Top of Recorded data

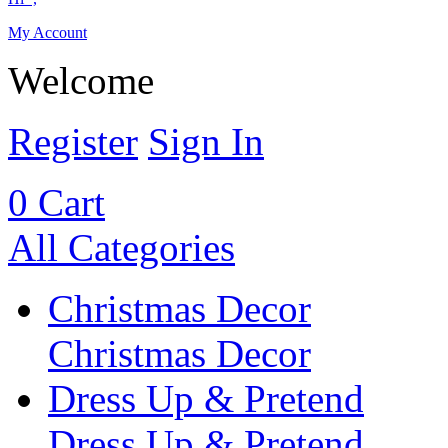
My Account
Welcome
Register
Sign In
0
Cart
All Categories
Christmas Decor
Christmas Decor
Dress Up & Pretend
Dress Up & Pretend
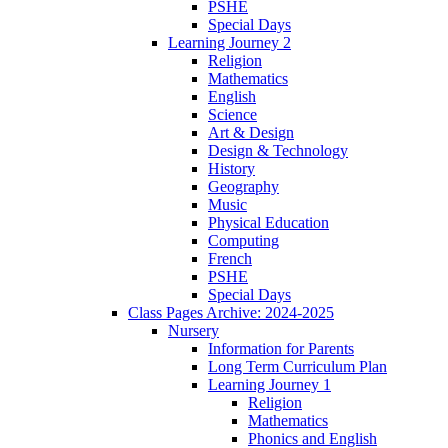
PSHE
Special Days
Learning Journey 2
Religion
Mathematics
English
Science
Art & Design
Design & Technology
History
Geography
Music
Physical Education
Computing
French
PSHE
Special Days
Class Pages Archive: 2024-2025
Nursery
Information for Parents
Long Term Curriculum Plan
Learning Journey 1
Religion
Mathematics
Phonics and English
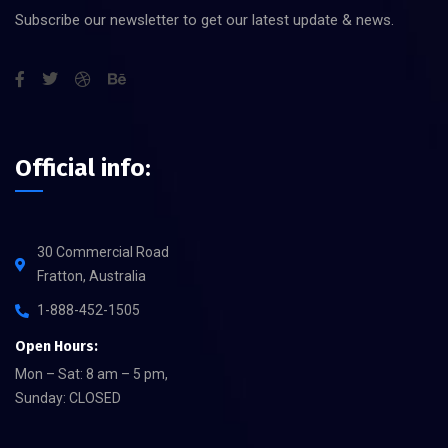
Subscribe our newsletter to get our latest update & news.
Official info:
30 Commercial Road
Fratton, Australia
1-888-452-1505
Open Hours:
Mon – Sat: 8 am – 5 pm,
Sunday: CLOSED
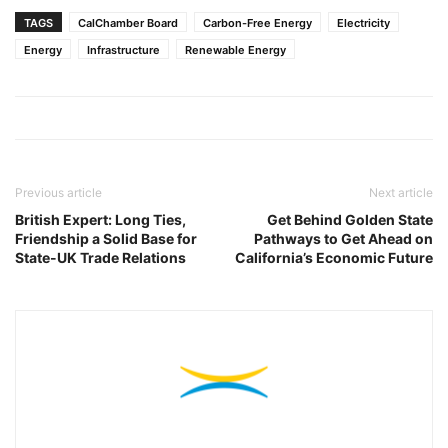
TAGS
CalChamber Board
Carbon-Free Energy
Electricity
Energy
Infrastructure
Renewable Energy
Previous article
Next article
British Expert: Long Ties,
Get Behind Golden State
Friendship a Solid Base for
Pathways to Get Ahead on
State-UK Trade Relations
California’s Economic Future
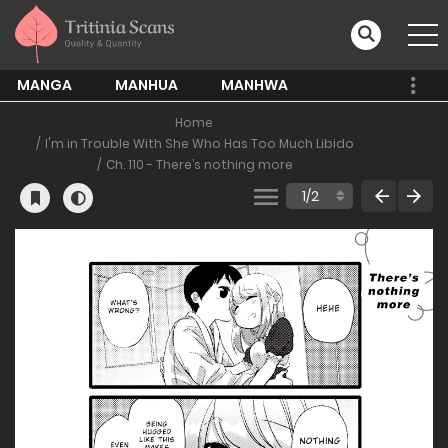
MANGA
MANHUA
MANHWA
Home
I'm in Trouble With She Who Has Too Much Libido
Ch. 110 - There’s nothing more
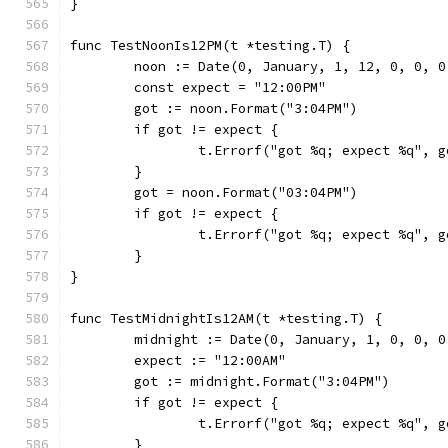
}
func TestNoonIs12PM(t *testing.T) {
	noon := Date(0, January, 1, 12, 0, 0, 0
	const expect = "12:00PM"
	got := noon.Format("3:04PM")
	if got != expect {
		t.Errorf("got %q; expect %q", 
	}
	got = noon.Format("03:04PM")
	if got != expect {
		t.Errorf("got %q; expect %q", 
	}
}
func TestMidnightIs12AM(t *testing.T) {
	midnight := Date(0, January, 1, 0, 0, 0
	expect := "12:00AM"
	got := midnight.Format("3:04PM")
	if got != expect {
		t.Errorf("got %q; expect %q", 
	}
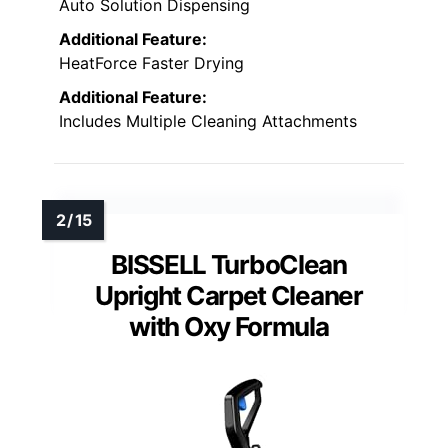
Auto Solution Dispensing
Additional Feature:
HeatForce Faster Drying
Additional Feature:
Includes Multiple Cleaning Attachments
BISSELL TurboClean
Upright Carpet Cleaner
with Oxy Formula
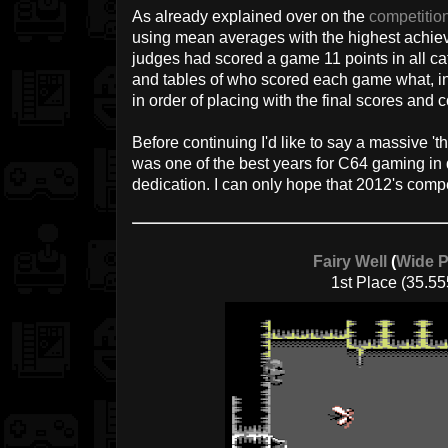
As already explained over on the
competitio
using mean averages with the highest achieva
judges had scored a game 11 points in all cate
and tables of who scored each game what, in
in order of placing with the final scores and
Before continuing I'd like to say a massive '
was one of the best years for C64 gaming i
dedication. I can only hope that 2012's compe
Fairy Well
(
Wide P
1st Place (35.55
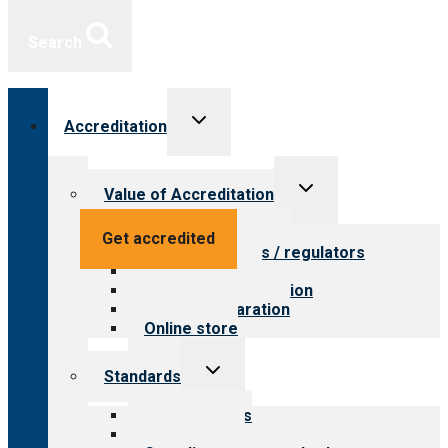
Search
Toggle
Accreditation
child
menu
Toggle
Value of Accreditation
child
menu
Value for providers
Get accredited
Value for payers / regulators
Value for public
Steps to accreditation
Survey preparation
Online store
Toggle
Standards
child
menu
Our standards
Field reviews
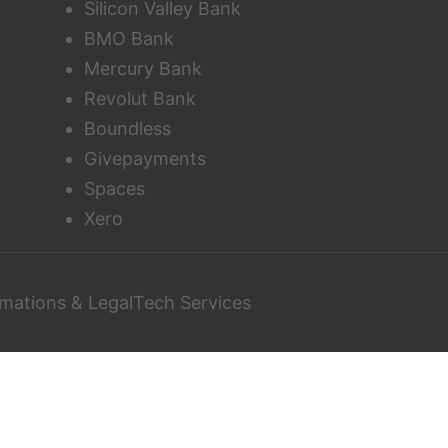
Silicon Valley Bank
BMO Bank
Mercury Bank
Revolut Bank
Boundless
Givepayments
Spaces
Xero
mations & LegalTech Services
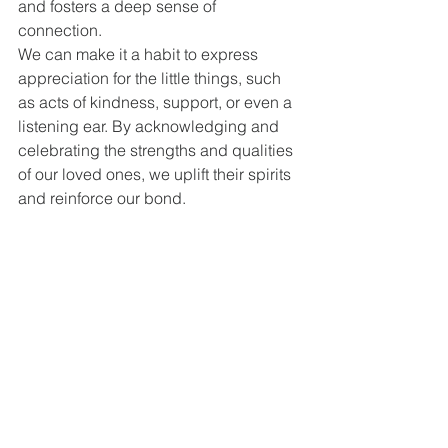
and fosters a deep sense of 
connection.
We can make it a habit to express 
appreciation for the little things, such 
as acts of kindness, support, or even a 
listening ear. By acknowledging and 
celebrating the strengths and qualities 
of our loved ones, we uplift their spirits 
and reinforce our bond.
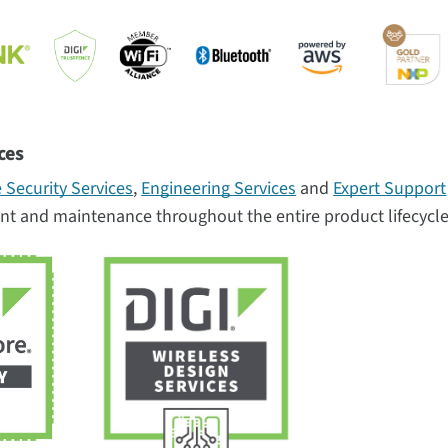
ces
 Security Services
,
Engineering Services
and
Expert Support
nt and maintenance throughout the entire product lifecycle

Bottom of Recorded data

Aim of the exercise ▸ Transcribe the listing word for word, but keep its pictures out of the copy.

Exercise response ▸
My Account
Welcome
Register
Sign In
0
Cart
All Categories
Christmas Decor
Christmas Decor
Dress Up & Pretend
Dress Up & Pretend
PSHE
Special Days
Learning Journey 2
Religion
Mathematics
English
Science
Art & Design
Design & Technology
History
Geography
Music
Physical Education
Computing
French
PSHE
Special Days
Class Pages Archive: 2024-2025
Nursery
Information for Parents
Long Term Curriculum Plan
Learning Journey 1
Religion
Mathematics
Phonics and English
Subscribe our newsletter to get our latest update & news.
Official info:
30 Commercial Road
Fratton, Australia
1-888-452-1505
Open Hours:
Mon – Sat: 8 am – 5 pm,
Sunday: CLOSED
TAGS
CalChamber Board
Carbon-Free Energy
Electricity
Energy
Infrastructure
Renewable Energy
Previous article
Next article
British Expert: Long Ties,
Get Behind Golden State
Friendship a Solid Base for
Pathways to Get Ahead on
State-UK Trade Relations
California’s Economic Future
MANGA
MANHUA
MANHWA
Home
I'm in Trouble With She Who Has Too Much Libido
Ch. 110 - There’s nothing more
}
func TestNoonIs12PM(t *testing.T) {
	noon := Date(0, January, 1, 12, 0, 0, 0
	const expect = "12:00PM"
	got := noon.Format("3:04PM")
	if got != expect {
		t.Errorf("got %q; expect %q", 
	}
	got = noon.Format("03:04PM")
	if got != expect {
		t.Errorf("got %q; expect %q", 
	}
}
func TestMidnightIs12AM(t *testing.T) {
	midnight := Date(0, January, 1, 0, 0, 0
	expect := "12:00AM"
	got := midnight.Format("3:04PM")
	if got != expect {
		t.Errorf("got %q; expect %q", 
	}
Auto Solution Dispensing
Additional Feature:
HeatForce Faster Drying
Additional Feature:
Includes Multiple Cleaning Attachments
BISSELL TurboClean
Upright Carpet Cleaner
with Oxy Formula
As already explained over on the
competitio
using mean averages with the highest achieva
judges had scored a game 11 points in all cate
and tables of who scored each game what, in
in order of placing with the final scores and
Before continuing I'd like to say a massive '
was one of the best years for C64 gaming i
dedication. I can only hope that 2012's compe
Fairy Well
(
Wide P
1st Place (35.55
Search
Toggle
Accreditation
child
menu
Toggle
Value of Accreditation
child
menu
Value for providers
Get accredited
Value for payers / regulators
Value for public
Steps to accreditation
Survey preparation
Online store
Toggle
Standards
child
menu
Our standards
Field reviews
Silicon Valley Bank
BMO Bank
Mercury Bank
Revolut Bank
Boundless
Givepayments
Spaces
Xero
mations & LegalTech Services
and fosters a deep sense of 
connection.
We can make it a habit to express 
appreciation for the little things, such 
as acts of kindness, support, or even a 
listening ear. By acknowledging and 
celebrating the strengths and qualities 
of our loved ones, we uplift their spirits 
and reinforce our bond.
ces
 Security Services
,
Engineering Services
and
Expert Support
nt and maintenance throughout the entire product lifecycle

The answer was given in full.